August 24, 2022 - The Cornelious Swartwout Waffle Iron
On August 24, 1869, Cornelius Swartwout was awarded U.S. Patent No. 94,043 for a Waffle Iron. Swartwout was born in Westerlo, New York, and served in the Union Army during the American Civil War.
Waffles and wafers were cooked in ancient Greece. A few hundred years before Swartwout’s invention, the Dutch cooked waffles and wafers over open fires between hinged iron plates having long wooden handles. These irons were heavy and cumbersome, often resulting in either the user or the waffle being burned. In addition, the Dutch irons could not be opened easily to check whether the waffle was fully cooked.
Swartwout’s design allowed the iron to sit on a woodstove, but the iron could still be turned over to brown both sides of the waffle. The design also facilitated raising the upper half of the iron to pour batter into the iron and check the progress of the waffle as it cooked. And the improved design made the iron easier to handle, reducing the likelihood that the cook would be burnt.

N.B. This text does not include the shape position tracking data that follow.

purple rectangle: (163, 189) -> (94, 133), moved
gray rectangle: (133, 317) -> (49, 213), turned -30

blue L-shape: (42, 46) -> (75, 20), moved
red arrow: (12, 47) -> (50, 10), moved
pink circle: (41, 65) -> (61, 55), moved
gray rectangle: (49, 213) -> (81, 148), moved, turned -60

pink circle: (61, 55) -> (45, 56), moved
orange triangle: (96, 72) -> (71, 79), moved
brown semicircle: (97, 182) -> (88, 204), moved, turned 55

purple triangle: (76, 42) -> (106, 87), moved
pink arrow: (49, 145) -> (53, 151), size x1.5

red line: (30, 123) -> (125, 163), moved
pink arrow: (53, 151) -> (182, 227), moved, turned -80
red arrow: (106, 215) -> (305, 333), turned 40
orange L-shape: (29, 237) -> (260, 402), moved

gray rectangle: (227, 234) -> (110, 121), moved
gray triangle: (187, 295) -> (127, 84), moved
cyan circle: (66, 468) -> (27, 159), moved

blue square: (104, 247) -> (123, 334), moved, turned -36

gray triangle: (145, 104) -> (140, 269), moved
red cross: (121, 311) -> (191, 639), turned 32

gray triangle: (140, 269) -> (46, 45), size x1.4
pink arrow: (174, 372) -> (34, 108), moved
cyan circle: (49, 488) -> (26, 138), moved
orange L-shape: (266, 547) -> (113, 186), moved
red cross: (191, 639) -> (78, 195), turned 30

July 20, 2022 - But will it Fly?
On July 20, 1971, Henry A. Smolinski was awarded U.S. Design Patent No. D221,260 for the aesthetic appearance of a combined land and air vehicle. Smolinski and his business partner Hal Blake made a few prototypes by joining Cessna Skymaster airframes to Ford Pintos. What possibly could go wrong?
On August 26, 1973, a prototype made its first flight test, but the test pilot was forced to land in a bean field shortly after takeoff when a weld holding an airframe strut to the Pinto failed. After repairs, Smolinski and Blake made a second test flight on September 11, 1973, with Smolinski piloting. Shortly after takeoff, the right strut detached from the Pinto again, but this time the Pinto broke free and plummeted to the ground, instantly killing both men. The National Transportation Safety Board investigated the crash and determined poor design, poor weld quality, and numerous loose parts caused the crash. With both men dead, no further test flights were conducted, and their manufacturing company was liquidated.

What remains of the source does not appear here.